[Saved data entries]
────────────────
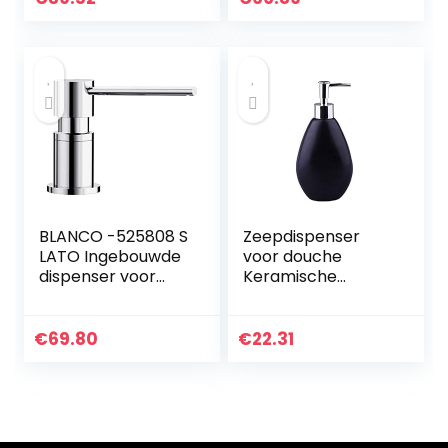
Dispenser Hotel
Facial Cleanser
Bathroom…
Wasfles Shampoo
Soap…
BLANCO -525808 S
Zeepdispenser
LATO Ingebouwde
voor douche
dispenser voor
Keramische
afwasmiddel voor
Emulsion
aanrecht –
Zeepdispenser
Eenvoudig vullen
Manual Home
€
69.80
€
22.31
van bovenaf –
Hotel Shampoo
Tank van 314…
Shower Hand
Sanitizer Hotel…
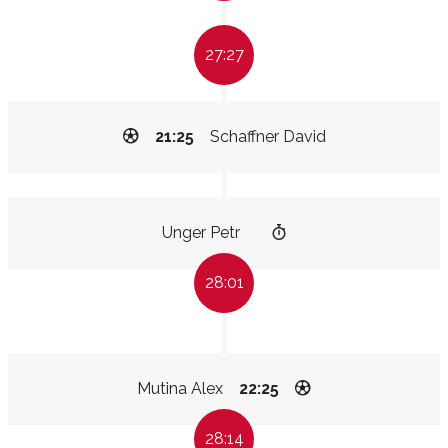
27:27
21:25
Schaffner David
Unger Petr
28:01
Mutina Alex
22:25
28:14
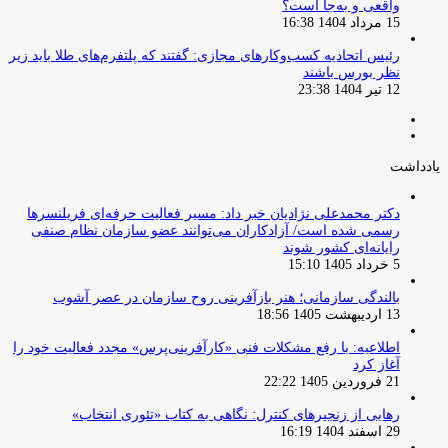
واقعی و به‌جا است؟
15 مرداد 1404 16:38
‏رئیس اتحادیه کسب‌وکارهای مجازی: گفتند که پلتفرم‌های طلا باید زیر
نظر بورس باشند
12 تیر 1404 23:38
صفحه
صفحه
قبلی
بعدی
یادداشت
دکتر محمدعلی نژادیان خبر داد: مسیر فعالیت حرفه‌ای فریلنسرها
رسمی شده است/ آزادکاران می‌توانند عضو سازمان نظام صنفی
رایانه‌ای کشور شوند
5 خرداد 1405 15:10
بالندگی سازمانی؛ هنر بازآفرینی روح سازمان در عصر آشوب
13 اردیبهشت 1405 18:56
اطلاعیه: با رفع مشکلات فنی «کارآفرینی‌پرس» مجدد فعالیت خود را
آغاز کرد
21 فروردین 1405 22:22
رهایی از زنجیرهای کنترل: نگاهی به کتاب «تئوری انتخاب»
29 اسفند 1404 16:19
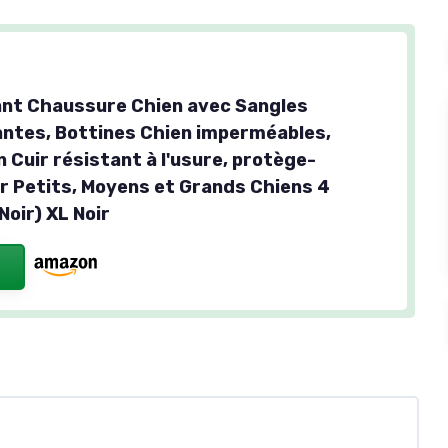
nt Chaussure Chien avec Sangles
antes, Bottines Chien imperméables,
 Cuir résistant à l'usure, protège-
r Petits, Moyens et Grands Chiens 4
Noir) XL Noir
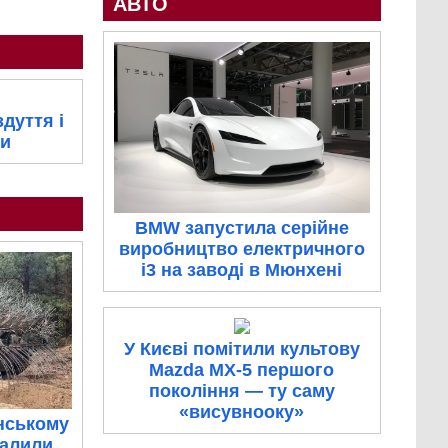
АВТО
дуття і
ти
BMW запустила серійне
виробництво електричного
i3 на заводі в Мюнхені
У Києві помітили культову
Mazda MX-5 першого
покоління — ту саму
«висувнооку»
нському
палили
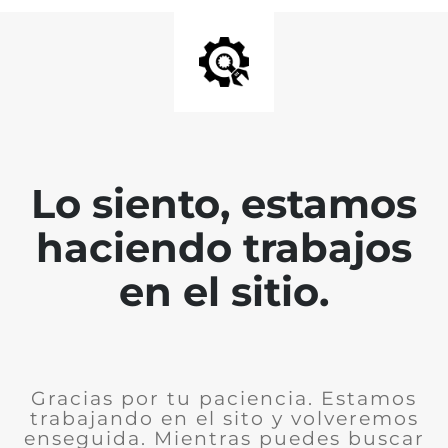
Lo siento, estamos
haciendo trabajos
en el sitio.
Gracias por tu paciencia. Estamos
trabajando en el sito y volveremos
enseguida. Mientras puedes buscar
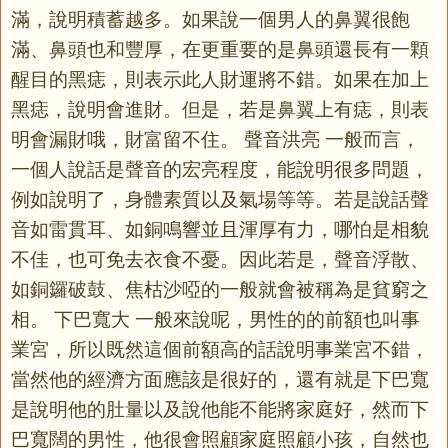
滿，說明積蓄越多。如果說一個男人的鼻翼很飽
滿、鼻頭也和豐厚，在更重要的是鼻頭還長有一顆
醒目的黑痣，則表示此人財運將不錯。如果在加上
黑痣，說明會進財。但是，若是鼻翼上有痣，則表
明會漏財哦，財富留不住。 聲音洪亮 一般而言，
一個人說話是聲音的宏亮程度，能說明很多問題，
例如說明了，身體素質以及氣場等等。若是說話聲
音如雷貫耳、如銅鳴響並且渾厚有力，哪怕是相貌
不佳，也可免去衣食不憂。因此若是，聲音浮散、
如銅鑼破鼓、焦枯沙啞的一般就會被稱為是貧窮之
相。 下巴寬大 一般來說呢，男性的的前額也叫事
業宮，所以既然這個前額高的話說明事業宮不錯，
當然他的經濟方面應該是很好的，還有就是下巴寬
是說明他的肚量以及說他能不能將家庭好，然而下
巴寬闊的男性，他很會照顧家庭照顧小孩，自然也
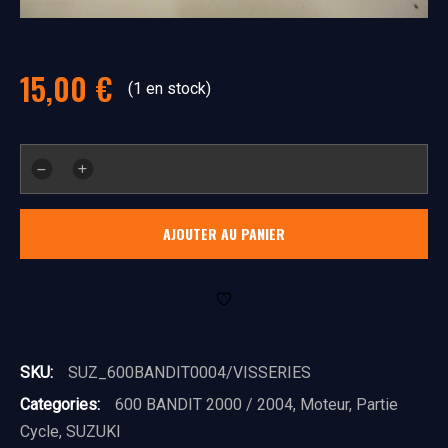
15,00
€
(1 en stock)
quantité
de
visseries
AJOUTER AU PANIER
SKU:
SUZ_600BANDIT0004/VISSERIES
Categories:
600 BANDIT 2000 / 2004
,
Moteur
,
Partie
Cycle
,
SUZUKI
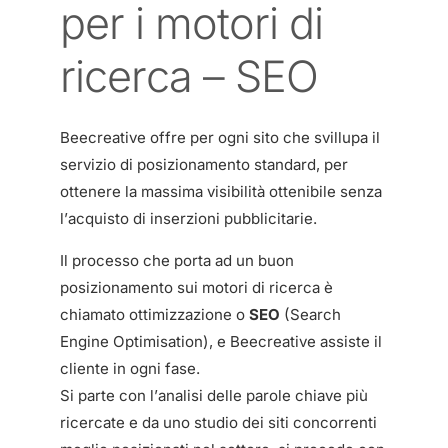
per i motori di
ricerca – SEO
Beecreative offre per ogni sito che svillupa il
servizio di posizionamento standard, per
ottenere la massima visibilità ottenibile senza
l’acquisto di inserzioni pubblicitarie.
Il processo che porta ad un buon
posizionamento sui motori di ricerca è
chiamato ottimizzazione o
SEO
(Search
Engine Optimisation), e Beecreative assiste il
cliente in ogni fase.
Si parte con l’analisi delle parole chiave più
ricercate e da uno studio dei siti concorrenti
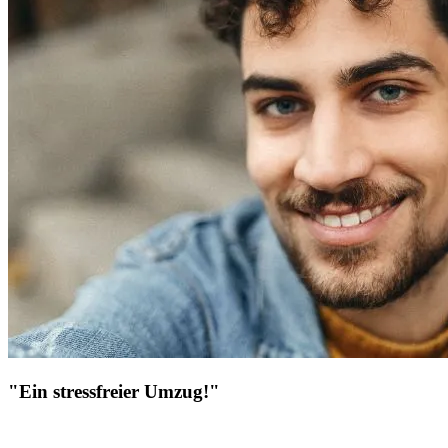
"Ein stressfreier Umzug!"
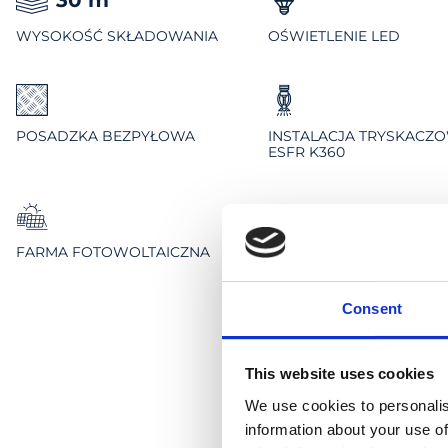
WYSOKOŚĆ SKŁADOWANIA
OŚWIETLENIE LED
POSADZKA BEZPYŁOWA
INSTALACJA TRYSKACZ
ESFR K360
FARMA FOTOWOLTAICZNA
Consent
This website uses cookies
We use cookies to personalis
information about your use of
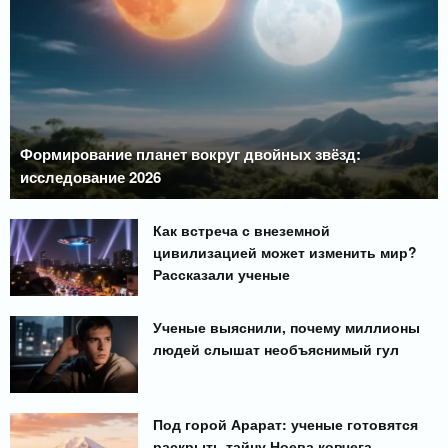
Формирование планет вокруг двойных звёзд:
исследование 2026
Как встреча с внеземной
цивилизацией может изменить мир?
Рассказали ученые
Ученые выяснили, почему миллионы
людей слышат необъяснимый гул
Под горой Арарат: ученые готовятся
раскрыть тайну Ноева ковчега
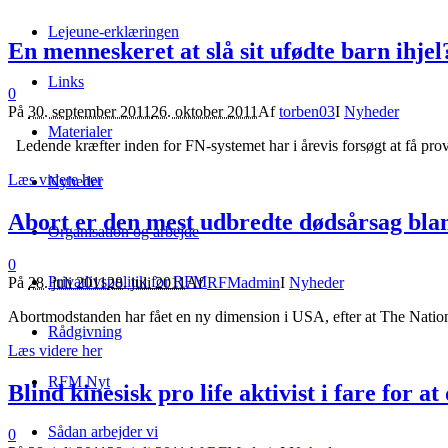
Lejeune-erklæringen
En menneskeret at slå sit ufødte barn ihjel
Links
0
På
30. september 2011
26. oktober 2011
Af
torben03
I
Nyheder
Materialer
Ledende kræfter inden for FN-systemet har i årevis forsøgt at få pro
Læs videre her
Nyheder
Abort er den mest udbredte dødsårsag bla
Organisation og arbejde
0
Privatlivspolitik for RFM
På
28. juli 2011
28. juli 2011
Af
RFMadmin
I
Nyheder
Abortmodstanden har fået en ny dimension i USA, efter at The Nationa
Rådgivning
Læs videre her
RFM Nyt
Blind kinesisk pro life aktivist i fare for at
Sådan arbejder vi
0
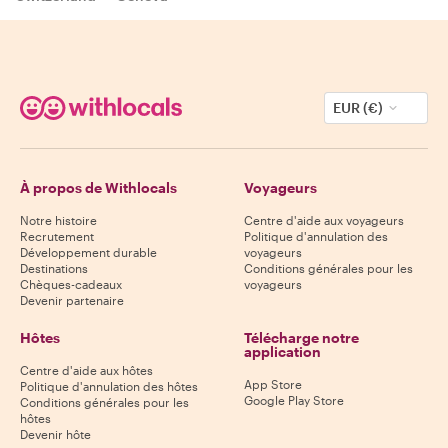
EUR (€)
À propos de Withlocals
Voyageurs
Notre histoire
Centre d'aide aux voyageurs
Recrutement
Politique d'annulation des
Développement durable
voyageurs
Destinations
Conditions générales pour les
Chèques-cadeaux
voyageurs
Devenir partenaire
Hôtes
Télécharge notre
application
Centre d'aide aux hôtes
App Store
Politique d'annulation des hôtes
Google Play Store
Conditions générales pour les
hôtes
Devenir hôte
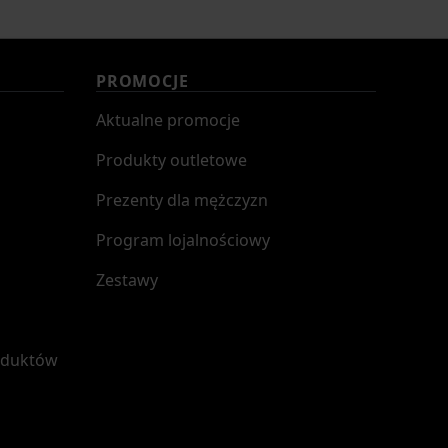
PROMOCJE
Aktualne promocje
Produkty outletowe
Prezenty dla mężczyzn
Program lojalnościowy
Zestawy
oduktów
────────────────
* **Work required**
The copy starts at the line holding "Développement durable" and ends at the last line of the records above. Transcribe those lines exactly, pictures excluded.

* **Response to the exercise**
Développement durable
voyageurs
Destinations
Conditions générales pour les
Chèques-cadeaux
voyageurs
Devenir partenaire
Hôtes
Télécharge notre
application
Centre d'aide aux hôtes
App Store
Politique d'annulation des hôtes
Google Play Store
Conditions générales pour les
hôtes
Devenir hôte
PROMOCJE
Aktualne promocje
Produkty outletowe
Prezenty dla mężczyzn
Program lojalnościowy
Zestawy
oduktów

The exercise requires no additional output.